Srikanth takes a stance in her piece, Guantanamo: Where Lawyers Connect with the “Worst of the Worst”, where she claims that authentic empathy only exists once one has already decided to take action. She uses Guantanamo detention facilities to demonstrate to the reader that people do not have true empathy for others unless they have taken the first step in helping them. Often when one hears about an unjust occurrence they may understand that what is occurring is awful, but they lack the human connection to feel true empathy for that person. Srikanth when discussing the work of the pro bono lawyers at Guantanamo Bay asserts, “They enter the field of detainee defense work primarily in response to what they perceive to be a desecration of the law” (137). The author argues that the lawyers that jump to the defense of the detainees at first do not experience true empathy, but rather recognize that these people’s inalienable rights have been infringed and so they choose to take action from a legal point of view. The empathy rather comes into existence once the lawyers have sat down face to face with the detainees and started to build a human relationship with them. This occurs over time as the lawyers begin to view the detainees more as human beings rather than pending law suites and thus strengthen their empathy for them. However, the author of the Lovecidal: Walking with the Disappeared, Trinh T. Minh-ha, argues that this progression is unnatural.
Emotions are what drive us as human beings in almost all facets of our lives, but when we see or experience suffering they play a far more important role as we seek to correct this source of grief. Las Madres de Plaza de Mayo are a group of Argentinian women who experienced a great amount of sorrow when their children had been murdered by a military dictatorial government back in 1977. Since then these mothers have continued to protest in front of La Casa Rosada, Argentina’s presidential house, demanding the government to take responsibility for this atrocity. The mothers’ emotions have created an international audience that furthered other social changes as well. Trinh T. Minh-ha insists in her publication, Lovecidal: Walking with the Disappeared, that empathy is the driving factor behind the action required to make changes to the unjust parts of our society. When discussing the injustice of the Las Madres de Plaza de Mayo, Minh-ha argues, “It was their love, courage, and steadfast endurance in sticking single-mindedly to their one initial question ‘Where is my child?’ that ended up changing Argentina’s political course by setting an unusual precedent for other political dissents to make themselves heard…” (104). Minh-ha uses this social injustice case to claim the opposing point to what Srikanth tries to state. She contends that the mother’s pain and empathy for their lost ones are the primary factor in action and social change. This is more plausible than Srikanth’s argument as it it behooves one’s grief to be channeled to create change, rather than the action of change to strengthen one’s emotions and empathy.
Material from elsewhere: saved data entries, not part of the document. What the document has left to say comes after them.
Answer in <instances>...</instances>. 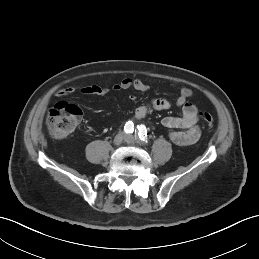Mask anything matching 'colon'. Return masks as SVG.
Wrapping results in <instances>:
<instances>
[{
    "label": "colon",
    "instance_id": "colon-1",
    "mask_svg": "<svg viewBox=\"0 0 259 259\" xmlns=\"http://www.w3.org/2000/svg\"><path fill=\"white\" fill-rule=\"evenodd\" d=\"M82 111L73 103L62 102L52 108L47 116V127L49 134L56 139H65L78 124ZM203 123L207 130L215 128L214 118L205 111H201Z\"/></svg>",
    "mask_w": 259,
    "mask_h": 259
}]
</instances>
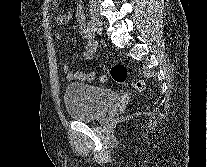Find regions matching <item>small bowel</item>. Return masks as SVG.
I'll return each instance as SVG.
<instances>
[{"mask_svg":"<svg viewBox=\"0 0 207 167\" xmlns=\"http://www.w3.org/2000/svg\"><path fill=\"white\" fill-rule=\"evenodd\" d=\"M53 4L55 6H58V0H53ZM72 20V14L70 12H61L58 13L55 17V22L58 25H66ZM77 23L79 28V33L82 39H85L88 41L87 50L83 54V59L86 61H89L93 58L94 54L97 51V44L94 42L92 37H90L87 28L85 26L84 22V14H83V7L80 5L77 10ZM56 39L58 41L62 40V34L56 33L55 35ZM63 72L65 74V77L67 81H84L86 79V74L84 72H75L72 73L69 68L68 63L63 64Z\"/></svg>","mask_w":207,"mask_h":167,"instance_id":"small-bowel-1","label":"small bowel"}]
</instances>
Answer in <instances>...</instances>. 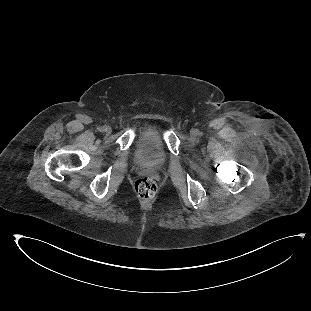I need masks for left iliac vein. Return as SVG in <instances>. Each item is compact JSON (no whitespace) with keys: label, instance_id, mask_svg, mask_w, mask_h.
Instances as JSON below:
<instances>
[{"label":"left iliac vein","instance_id":"obj_1","mask_svg":"<svg viewBox=\"0 0 311 311\" xmlns=\"http://www.w3.org/2000/svg\"><path fill=\"white\" fill-rule=\"evenodd\" d=\"M190 135L192 138H195L197 136V131L196 130H191Z\"/></svg>","mask_w":311,"mask_h":311}]
</instances>
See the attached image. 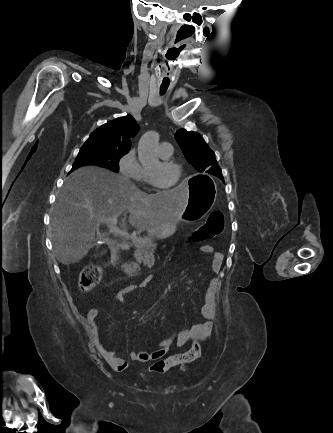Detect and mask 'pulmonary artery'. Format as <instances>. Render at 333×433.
<instances>
[{"label":"pulmonary artery","instance_id":"obj_1","mask_svg":"<svg viewBox=\"0 0 333 433\" xmlns=\"http://www.w3.org/2000/svg\"><path fill=\"white\" fill-rule=\"evenodd\" d=\"M158 151H159V154L161 157L168 158L173 153V147L168 142H162V143H160V145L158 147Z\"/></svg>","mask_w":333,"mask_h":433}]
</instances>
One simply does not possess the drive necessary to surmount such a great social injustice if they do not have the passion and emotion prior to attempting to do so.
If Srikanth were confronted with the claim of Minh-ha, she would strongly rebuttal that it is not possible to feel true empathy for another person who is suffering, unless you get closer to them by taking action in order to help them. She would point out her study on the lawyers at Guantanamo Bay and state that these people did not go to help the detainees because they felt sorrow for them as humans, but rather they went with the knowledge that their rights were being infringed by the government. However, after working with the prisoners the lawyers began to see them as more than just pending lawsuite cases and more as human beings who have families and lives that have been taken from them. Minh-ha, on the other hand, would counter this argument by stating that the lawyers had to give up so much of their time, personal lives, and energy that without an emotion driving their actions they would not be compelled to carry out these actions. Minh-ha would mention even more groups of suffering people, such as Las Madres de Plaza de Mayo and the families of the victims at tiananmen square, and contend that they put their lives on the line by protesting only on account of their deep sorrow for their lost ones.
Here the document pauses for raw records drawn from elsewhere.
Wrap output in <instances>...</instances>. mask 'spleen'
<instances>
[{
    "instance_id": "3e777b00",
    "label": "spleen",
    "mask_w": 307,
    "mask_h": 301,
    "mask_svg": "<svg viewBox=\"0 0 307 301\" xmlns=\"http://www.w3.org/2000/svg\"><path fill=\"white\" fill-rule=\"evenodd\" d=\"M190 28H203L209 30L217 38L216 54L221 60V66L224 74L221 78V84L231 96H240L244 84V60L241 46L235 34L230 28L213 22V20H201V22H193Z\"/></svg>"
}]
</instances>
I strongly believe that Minh-ha’s claim is far more plausible than that of Srikanth’s. Innately in us humans is a tendency to connect with others through emotion. For example, we laugh when we hear someone else laughing, or cry when we see someone else suffering because we can relate at a certain degree to what that person is feeling. However, when this connection is not present we no longer feel such a strong attachment to the person, and thus relate far less to what they are experiencing. In the event that another person is experiencing physical or emotional pain, it is far more unlikely that we would go out of our way to help them if we were not feeling some emotion towards them. On the other hand however, when one sees another human suffering and feels a certain degree of pain along with that person they are likely to take action to stop the source of the sorrow that they now feel as well. In the case of the lawyers at Guantanamo Bay, I would argue that their emotional sorrow for the detainees suffering is the very cause that led them to fight for their rights.
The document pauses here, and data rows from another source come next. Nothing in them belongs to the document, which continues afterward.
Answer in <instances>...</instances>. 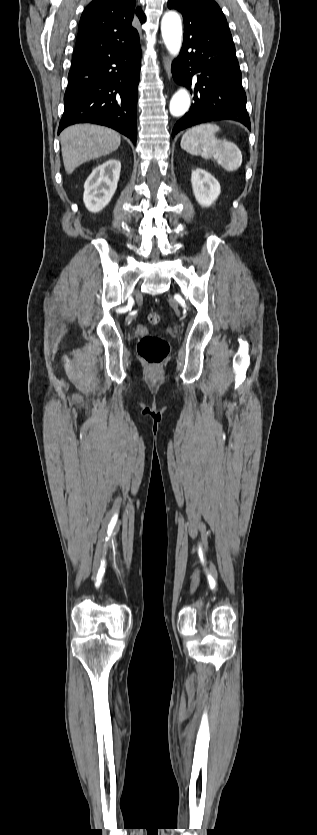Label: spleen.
<instances>
[{
    "instance_id": "3e777b00",
    "label": "spleen",
    "mask_w": 317,
    "mask_h": 835,
    "mask_svg": "<svg viewBox=\"0 0 317 835\" xmlns=\"http://www.w3.org/2000/svg\"><path fill=\"white\" fill-rule=\"evenodd\" d=\"M219 131L220 127L213 123L194 126L182 136L181 148L205 159L217 155L216 163L227 172H234L241 166V151L235 143L217 138L216 133Z\"/></svg>"
}]
</instances>
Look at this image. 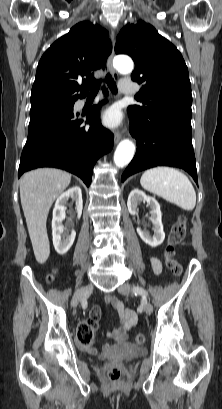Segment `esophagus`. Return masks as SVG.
<instances>
[{"instance_id": "esophagus-1", "label": "esophagus", "mask_w": 222, "mask_h": 409, "mask_svg": "<svg viewBox=\"0 0 222 409\" xmlns=\"http://www.w3.org/2000/svg\"><path fill=\"white\" fill-rule=\"evenodd\" d=\"M110 39H111L112 46H113V48H114V44H115V33H114L113 30L111 31ZM113 55H114V51L112 50L111 54L109 55V57H108V59H107V64H108V68H109V70H110V72H111L113 78H114L115 80H118L119 75H118V73L115 71V69H114V67H113V65H112ZM121 137H122L121 132H120V131H116L115 134H114V143L117 144V143L120 141Z\"/></svg>"}]
</instances>
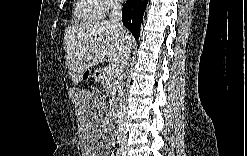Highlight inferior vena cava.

Empathy and emotion are the driving factors behind why social change has occurred throughout history, and why one should be hopeful that activism will thrive in the future as well. Humans’ natural instinct to feel each other’s pain motivates them to come to the aid of complete strangers. From lawyers helping detainees at Guantanamo Bay to mothers protesting their children’s’ deaths, our emotions towards and for one another propel us to not sit idly by while others suffer, but to rather intervene in the hope of invoking change.